Editorials

Confidence collapsing after bullish market

By John Cunniff The Associated Press
Tuesday February 20, 2001

NEW YORK — Could those deteriorating consumer confidence figures be a measure also of how spoiled Americans have become after a decade of plentiful credit, easy payments, lots of jobs and rising stocks? 

Or do they represent instead a sense of fear absorbed from repeated reminders that a recession threatens, that inflation is on the doorstep, that unemployment will soar and that foreclosures will rise? 

Have things really gotten that bad or is the public mood more the reflection of leadership – economic, political, business, media – that has dramatized the negative possibilities at the expense of the positive? 

Something doesn’t quite jibe. The jobless rate remains at one of the lowest rates ever, cars are being sold in near-record numbers, homebuying is strong and inflation still hasn’t roared. 

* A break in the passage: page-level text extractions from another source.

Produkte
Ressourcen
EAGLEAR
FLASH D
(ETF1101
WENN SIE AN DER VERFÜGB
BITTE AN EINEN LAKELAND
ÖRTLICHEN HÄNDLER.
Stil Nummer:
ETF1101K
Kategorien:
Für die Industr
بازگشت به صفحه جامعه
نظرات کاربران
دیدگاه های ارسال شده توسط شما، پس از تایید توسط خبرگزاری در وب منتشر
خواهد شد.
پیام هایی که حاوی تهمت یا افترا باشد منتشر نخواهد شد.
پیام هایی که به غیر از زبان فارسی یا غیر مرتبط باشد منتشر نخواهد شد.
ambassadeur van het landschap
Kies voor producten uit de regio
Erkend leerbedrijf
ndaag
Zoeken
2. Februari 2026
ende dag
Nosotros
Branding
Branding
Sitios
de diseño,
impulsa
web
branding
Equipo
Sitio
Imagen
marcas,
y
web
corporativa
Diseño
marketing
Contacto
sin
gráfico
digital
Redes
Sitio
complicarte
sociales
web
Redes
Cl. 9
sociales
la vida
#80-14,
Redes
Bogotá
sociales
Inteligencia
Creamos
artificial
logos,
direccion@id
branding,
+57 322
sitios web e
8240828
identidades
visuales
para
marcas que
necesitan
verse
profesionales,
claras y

Even on-line shopping, which has provoked much of the negative commentary over the past year, rose in the final quarter of 2000 to $8.7 billion, a huge jump over the previous quarter’s $6.4 billion. 

These indicators and more suggest that many people still haven’t lost their confidence, but now the question becomes one of how long they can sustain their elevated expectations against the negative onslaught. 

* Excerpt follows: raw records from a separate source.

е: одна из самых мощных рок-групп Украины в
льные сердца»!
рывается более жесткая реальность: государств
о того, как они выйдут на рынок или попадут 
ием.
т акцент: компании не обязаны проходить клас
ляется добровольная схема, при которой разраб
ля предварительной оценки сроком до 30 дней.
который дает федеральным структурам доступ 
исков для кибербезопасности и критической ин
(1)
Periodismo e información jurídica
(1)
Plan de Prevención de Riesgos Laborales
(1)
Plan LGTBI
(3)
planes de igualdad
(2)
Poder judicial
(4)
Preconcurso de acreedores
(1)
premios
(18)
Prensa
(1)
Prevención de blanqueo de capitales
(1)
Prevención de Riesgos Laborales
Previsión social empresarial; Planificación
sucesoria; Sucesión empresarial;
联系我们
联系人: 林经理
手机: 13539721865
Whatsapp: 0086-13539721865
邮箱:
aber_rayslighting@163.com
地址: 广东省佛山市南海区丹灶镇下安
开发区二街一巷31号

Such musings are pertinent to understanding how quickly consumer psychology can flip from an attitude of everything-is-possible to one of anxiety and foreboding, as expressed in the consumer surveys. 

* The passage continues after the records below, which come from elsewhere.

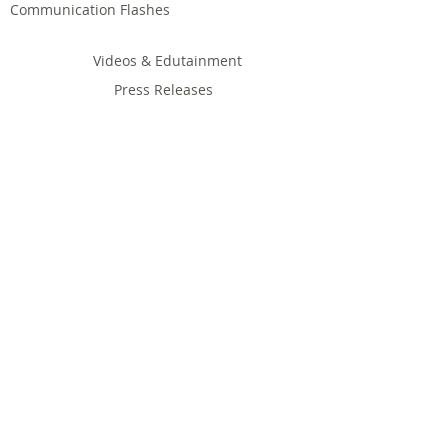
Communication Flashes
Videos & Edutainment
Press Releases
Research Results
Reports
Deliverables
Milestones
Supporting Network
In Press
Notice boards & Flyers
Links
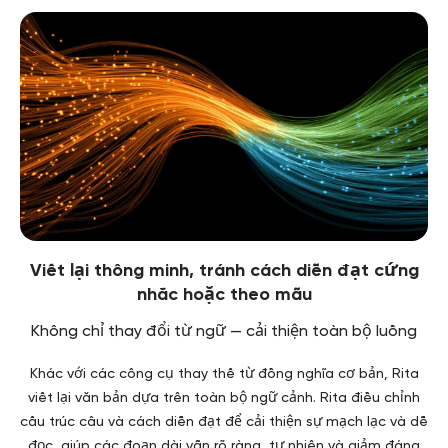
Viết lại thông minh, tránh cách diễn đạt cứng
nhắc hoặc theo mẫu
Không chỉ thay đổi từ ngữ — cải thiện toàn bộ luồng
Khác với các công cụ thay thế từ đồng nghĩa cơ bản, Rita
viết lại văn bản dựa trên toàn bộ ngữ cảnh. Rita điều chỉnh
cấu trúc câu và cách diễn đạt để cải thiện sự mạch lạc và dễ
đọc, giúp các đoạn dài vẫn rõ ràng, tự nhiên và giảm đáng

The flip, or potential flip, has so concerned Alan Greenspan that he has now conceded that the future depends on the consumer not being scared into retreat.  

But this is the same Greenspan, chairman of the Federal Reserve, who so publicly expressed his own recession fears in January. 

And so, upcoming surveys may be much more significant than those of the past.  

Conceivably, they could reflect the attitude of leadership as much as those of consumers. It depends on leadership’s emphasis. That focus could be on efforts to enhance consumer buying power, including lower interest rates, a potential tax cut, the odds against recession, the still-low jobless rate despite highly publicized layoffs. 

The positive indicators might be weakening, but they still remain among the better all-time economic numbers. And the stock market’s numbers could fall even more, but the long-term indicators still remain bullish. 

All the weakening numbers represent a descent from dazzling highs and most of them would still have a long way to go before reaching 1993 lows, which at the time weren’t considered all that bad. 

They could go even lower; there could even be a serious recession. Who could promise there won’t be? But the surprise would be if there is one. 

Standard & Poor’s economist David Wyss puts the situation in context with his February U.S. Forecast Summary. The cushions that should soften the landing might be getting thinner, he says, but they’re still there. 

“Many of the original problems that damaged consumer confidence in the second half of 2000 are now declining,” he explains, observing that “the picture still looks more like 1995 than 1990.” 

In 1990 the economy was shrinking. In 1995 it was going into a great expansion.